◆ **GIVEN INFORMATION**
------------------------------------------------
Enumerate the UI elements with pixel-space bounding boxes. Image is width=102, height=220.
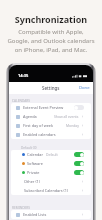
staticText: External Event Preview	[23, 105, 64, 110]
staticText: Calendar	[27, 152, 44, 157]
button[interactable]: Agenda	[11, 112, 91, 121]
staticText: Private	[27, 170, 40, 175]
button[interactable]: Software	[11, 159, 91, 168]
button[interactable]: Toggle	[74, 170, 84, 175]
staticText: Done	[79, 85, 90, 91]
button[interactable]: Subscribed Calendars (1)	[11, 186, 91, 195]
staticText: Agenda	[23, 114, 37, 119]
staticText: Compatible with Apple, Google, and Outlo…	[6, 28, 96, 54]
button[interactable]: Toggle	[74, 105, 84, 110]
staticText: Enabled calendars	[23, 132, 56, 137]
staticText: Subscribed Calendars (1)	[24, 188, 69, 193]
staticText: REMINDERS	[12, 206, 30, 210]
staticText: Settings	[42, 85, 60, 91]
staticText: CALENDARS	[12, 99, 30, 103]
staticText: Default (3)	[21, 146, 37, 150]
button[interactable]: External Event Preview	[11, 103, 91, 112]
staticText: First day of week	[23, 123, 53, 128]
staticText: Default	[46, 152, 58, 157]
staticText: Monday	[66, 123, 79, 128]
button[interactable]: Toggle	[74, 152, 84, 157]
button[interactable]: Other (1)	[11, 177, 91, 186]
button[interactable]: First day of week	[11, 121, 91, 130]
staticText: Synchronization	[0, 13, 102, 25]
button[interactable]: Enabled Lists	[11, 210, 91, 219]
staticText: 14:35	[18, 73, 29, 78]
button[interactable]: Toggle	[74, 161, 84, 166]
button[interactable]: Calendar	[11, 150, 91, 159]
button[interactable]: Private	[11, 168, 91, 177]
button[interactable]: Enabled calendars	[11, 130, 91, 139]
staticText: Other (1)	[24, 179, 40, 184]
staticText: Show all events	[54, 114, 79, 119]
staticText: Enabled Lists	[23, 212, 47, 217]
staticText: Software	[27, 161, 43, 166]
button[interactable]: Done	[79, 85, 93, 91]
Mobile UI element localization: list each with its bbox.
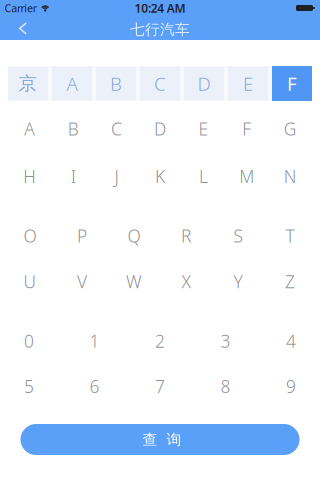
button[interactable]: O xyxy=(4,226,56,246)
staticText: S xyxy=(234,224,242,247)
staticText: E xyxy=(243,71,253,96)
staticText: J xyxy=(115,165,119,188)
button[interactable]: B xyxy=(96,66,136,100)
button[interactable]: V xyxy=(56,272,108,292)
staticText: Carrier xyxy=(4,1,37,15)
staticText: F xyxy=(242,117,251,140)
staticText: K xyxy=(155,165,165,188)
button[interactable]: Z xyxy=(264,272,316,292)
staticText: Z xyxy=(285,270,295,293)
button[interactable]: 1 xyxy=(62,331,127,351)
staticText: M xyxy=(239,165,254,188)
button[interactable]: Y xyxy=(212,272,264,292)
staticText: D xyxy=(198,71,210,96)
button[interactable]: 8 xyxy=(193,376,258,396)
button[interactable]: 4 xyxy=(258,331,320,351)
button[interactable]: 9 xyxy=(258,376,320,396)
button[interactable]: 查 xyxy=(20,424,300,455)
staticText: 京 xyxy=(18,72,38,95)
button[interactable]: I xyxy=(51,166,95,186)
staticText: V xyxy=(77,270,87,293)
button[interactable]: D xyxy=(184,66,224,100)
staticText: 2 xyxy=(155,329,165,352)
staticText: 七行汽车 xyxy=(130,20,190,38)
button[interactable]: Back xyxy=(8,16,38,40)
staticText: D xyxy=(154,117,166,140)
button[interactable]: E xyxy=(228,66,268,100)
button[interactable]: H xyxy=(8,166,51,186)
button[interactable]: C xyxy=(140,66,180,100)
staticText: 3 xyxy=(220,329,230,352)
button[interactable]: 2 xyxy=(127,331,193,351)
button[interactable]: A xyxy=(8,119,51,139)
staticText: U xyxy=(24,270,36,293)
button[interactable]: F xyxy=(272,66,312,101)
staticText: C xyxy=(154,71,166,96)
staticText: A xyxy=(66,71,78,96)
button[interactable]: R xyxy=(160,226,212,246)
staticText: 查 xyxy=(142,430,158,448)
staticText: 5 xyxy=(24,375,34,398)
button[interactable]: 5 xyxy=(0,376,62,396)
button[interactable]: F xyxy=(225,119,268,139)
button[interactable]: U xyxy=(4,272,56,292)
staticText: O xyxy=(24,224,36,247)
staticText: 0 xyxy=(24,329,34,352)
staticText: 7 xyxy=(155,375,165,398)
button[interactable]: P xyxy=(56,226,108,246)
button[interactable]: M xyxy=(225,166,268,186)
staticText: 6 xyxy=(90,375,100,398)
staticText: C xyxy=(111,117,122,140)
button[interactable]: 6 xyxy=(62,376,127,396)
staticText: B xyxy=(110,71,122,96)
button[interactable]: D xyxy=(138,119,182,139)
staticText: T xyxy=(286,224,294,247)
staticText: 4 xyxy=(286,329,296,352)
button[interactable]: 7 xyxy=(127,376,193,396)
button[interactable]: 0 xyxy=(0,331,62,351)
staticText: Q xyxy=(128,224,140,247)
staticText: R xyxy=(181,224,191,247)
staticText: G xyxy=(284,117,297,140)
staticText: E xyxy=(198,117,208,140)
staticText: F xyxy=(287,71,297,96)
button[interactable]: S xyxy=(212,226,264,246)
button[interactable]: J xyxy=(95,166,138,186)
button[interactable]: B xyxy=(51,119,95,139)
staticText: I xyxy=(71,165,76,188)
button[interactable]: L xyxy=(182,166,225,186)
staticText: 询 xyxy=(166,430,182,448)
button[interactable]: W xyxy=(108,272,160,292)
staticText: A xyxy=(24,117,35,140)
button[interactable]: X xyxy=(160,272,212,292)
button[interactable]: T xyxy=(264,226,316,246)
button[interactable]: C xyxy=(95,119,138,139)
staticText: N xyxy=(284,165,297,188)
staticText: 10:24 AM xyxy=(134,0,185,16)
staticText: Y xyxy=(234,270,242,293)
staticText: L xyxy=(199,165,208,188)
staticText: B xyxy=(68,117,79,140)
button[interactable]: N xyxy=(269,166,312,186)
staticText: X xyxy=(182,270,190,293)
button[interactable]: G xyxy=(269,119,312,139)
staticText: 8 xyxy=(220,375,230,398)
button[interactable]: A xyxy=(52,66,92,100)
button[interactable]: Q xyxy=(108,226,160,246)
staticText: H xyxy=(23,165,36,188)
button[interactable]: 京 xyxy=(8,66,48,100)
staticText: P xyxy=(77,224,87,247)
staticText: 1 xyxy=(90,329,100,352)
button[interactable]: E xyxy=(182,119,225,139)
staticText: 9 xyxy=(286,375,296,398)
button[interactable]: K xyxy=(138,166,182,186)
button[interactable]: 3 xyxy=(193,331,258,351)
staticText: W xyxy=(126,270,142,293)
------------------------------------------------
◆ **EXERCISE REQUIREMENTS**
Your answer must be an exact repeat of the records above, with no pictures in it.

◆ **TASK SOLUTION**
Enumerate the UI elements with pixel-space bounding boxes. Image is width=102, height=220.
staticText: External Event Preview	[23, 105, 64, 110]
staticText: Calendar	[27, 152, 44, 157]
button[interactable]: Agenda	[11, 112, 91, 121]
staticText: Private	[27, 170, 40, 175]
button[interactable]: Software	[11, 159, 91, 168]
button[interactable]: Toggle	[74, 170, 84, 175]
staticText: Done	[79, 85, 90, 91]
button[interactable]: Subscribed Calendars (1)	[11, 186, 91, 195]
staticText: Agenda	[23, 114, 37, 119]
staticText: Compatible with Apple, Google, and Outlo…	[6, 28, 96, 54]
button[interactable]: Toggle	[74, 105, 84, 110]
staticText: Enabled calendars	[23, 132, 56, 137]
staticText: Subscribed Calendars (1)	[24, 188, 69, 193]
staticText: REMINDERS	[12, 206, 30, 210]
staticText: Settings	[42, 85, 60, 91]
staticText: CALENDARS	[12, 99, 30, 103]
staticText: Default (3)	[21, 146, 37, 150]
button[interactable]: External Event Preview	[11, 103, 91, 112]
staticText: First day of week	[23, 123, 53, 128]
staticText: Default	[46, 152, 58, 157]
staticText: Monday	[66, 123, 79, 128]
button[interactable]: Toggle	[74, 152, 84, 157]
button[interactable]: Other (1)	[11, 177, 91, 186]
button[interactable]: First day of week	[11, 121, 91, 130]
staticText: Synchronization	[0, 13, 102, 25]
button[interactable]: Enabled Lists	[11, 210, 91, 219]
staticText: 14:35	[18, 73, 29, 78]
button[interactable]: Toggle	[74, 161, 84, 166]
button[interactable]: Calendar	[11, 150, 91, 159]
button[interactable]: Private	[11, 168, 91, 177]
button[interactable]: Enabled calendars	[11, 130, 91, 139]
staticText: Other (1)	[24, 179, 40, 184]
staticText: Show all events	[54, 114, 79, 119]
staticText: Enabled Lists	[23, 212, 47, 217]
staticText: Software	[27, 161, 43, 166]
button[interactable]: Done	[79, 85, 93, 91]
Mobile UI element localization: list each with its bbox.
button[interactable]: O xyxy=(4,226,56,246)
staticText: S xyxy=(234,224,242,247)
staticText: E xyxy=(243,71,253,96)
staticText: J xyxy=(115,165,119,188)
button[interactable]: B xyxy=(96,66,136,100)
button[interactable]: V xyxy=(56,272,108,292)
staticText: Carrier xyxy=(4,1,37,15)
staticText: F xyxy=(242,117,251,140)
staticText: K xyxy=(155,165,165,188)
button[interactable]: Z xyxy=(264,272,316,292)
staticText: Z xyxy=(285,270,295,293)
button[interactable]: 1 xyxy=(62,331,127,351)
staticText: M xyxy=(239,165,254,188)
button[interactable]: Y xyxy=(212,272,264,292)
staticText: D xyxy=(198,71,210,96)
button[interactable]: 8 xyxy=(193,376,258,396)
button[interactable]: 4 xyxy=(258,331,320,351)
button[interactable]: 9 xyxy=(258,376,320,396)
button[interactable]: 查 xyxy=(20,424,300,455)
staticText: 京 xyxy=(18,72,38,95)
button[interactable]: I xyxy=(51,166,95,186)
staticText: V xyxy=(77,270,87,293)
button[interactable]: D xyxy=(184,66,224,100)
staticText: 2 xyxy=(155,329,165,352)
staticText: 七行汽车 xyxy=(130,20,190,38)
button[interactable]: Back xyxy=(8,16,38,40)
staticText: D xyxy=(154,117,166,140)
button[interactable]: E xyxy=(228,66,268,100)
button[interactable]: H xyxy=(8,166,51,186)
button[interactable]: C xyxy=(140,66,180,100)
staticText: 3 xyxy=(220,329,230,352)
button[interactable]: 2 xyxy=(127,331,193,351)
button[interactable]: A xyxy=(8,119,51,139)
staticText: U xyxy=(24,270,36,293)
button[interactable]: F xyxy=(272,66,312,101)
staticText: C xyxy=(154,71,166,96)
staticText: A xyxy=(66,71,78,96)
button[interactable]: R xyxy=(160,226,212,246)
staticText: 查 xyxy=(142,430,158,448)
staticText: 5 xyxy=(24,375,34,398)
button[interactable]: 5 xyxy=(0,376,62,396)
button[interactable]: F xyxy=(225,119,268,139)
button[interactable]: U xyxy=(4,272,56,292)
staticText: O xyxy=(24,224,36,247)
staticText: 0 xyxy=(24,329,34,352)
staticText: 7 xyxy=(155,375,165,398)
button[interactable]: P xyxy=(56,226,108,246)
button[interactable]: M xyxy=(225,166,268,186)
staticText: 6 xyxy=(90,375,100,398)
staticText: C xyxy=(111,117,122,140)
button[interactable]: 6 xyxy=(62,376,127,396)
staticText: B xyxy=(110,71,122,96)
button[interactable]: D xyxy=(138,119,182,139)
staticText: T xyxy=(286,224,294,247)
staticText: 4 xyxy=(286,329,296,352)
button[interactable]: 7 xyxy=(127,376,193,396)
button[interactable]: 0 xyxy=(0,331,62,351)
staticText: Q xyxy=(128,224,140,247)
staticText: R xyxy=(181,224,191,247)
staticText: G xyxy=(284,117,297,140)
staticText: E xyxy=(198,117,208,140)
staticText: F xyxy=(287,71,297,96)
button[interactable]: S xyxy=(212,226,264,246)
button[interactable]: J xyxy=(95,166,138,186)
button[interactable]: B xyxy=(51,119,95,139)
staticText: I xyxy=(71,165,76,188)
button[interactable]: L xyxy=(182,166,225,186)
staticText: 询 xyxy=(166,430,182,448)
button[interactable]: W xyxy=(108,272,160,292)
staticText: A xyxy=(24,117,35,140)
button[interactable]: X xyxy=(160,272,212,292)
button[interactable]: T xyxy=(264,226,316,246)
button[interactable]: C xyxy=(95,119,138,139)
staticText: N xyxy=(284,165,297,188)
staticText: 10:24 AM xyxy=(134,0,185,16)
staticText: Y xyxy=(234,270,242,293)
staticText: L xyxy=(199,165,208,188)
staticText: B xyxy=(68,117,79,140)
button[interactable]: N xyxy=(269,166,312,186)
staticText: X xyxy=(182,270,190,293)
button[interactable]: G xyxy=(269,119,312,139)
staticText: 8 xyxy=(220,375,230,398)
button[interactable]: A xyxy=(52,66,92,100)
button[interactable]: Q xyxy=(108,226,160,246)
staticText: H xyxy=(23,165,36,188)
button[interactable]: 京 xyxy=(8,66,48,100)
staticText: P xyxy=(77,224,87,247)
staticText: 1 xyxy=(90,329,100,352)
button[interactable]: E xyxy=(182,119,225,139)
staticText: 9 xyxy=(286,375,296,398)
button[interactable]: K xyxy=(138,166,182,186)
button[interactable]: 3 xyxy=(193,331,258,351)
staticText: W xyxy=(126,270,142,293)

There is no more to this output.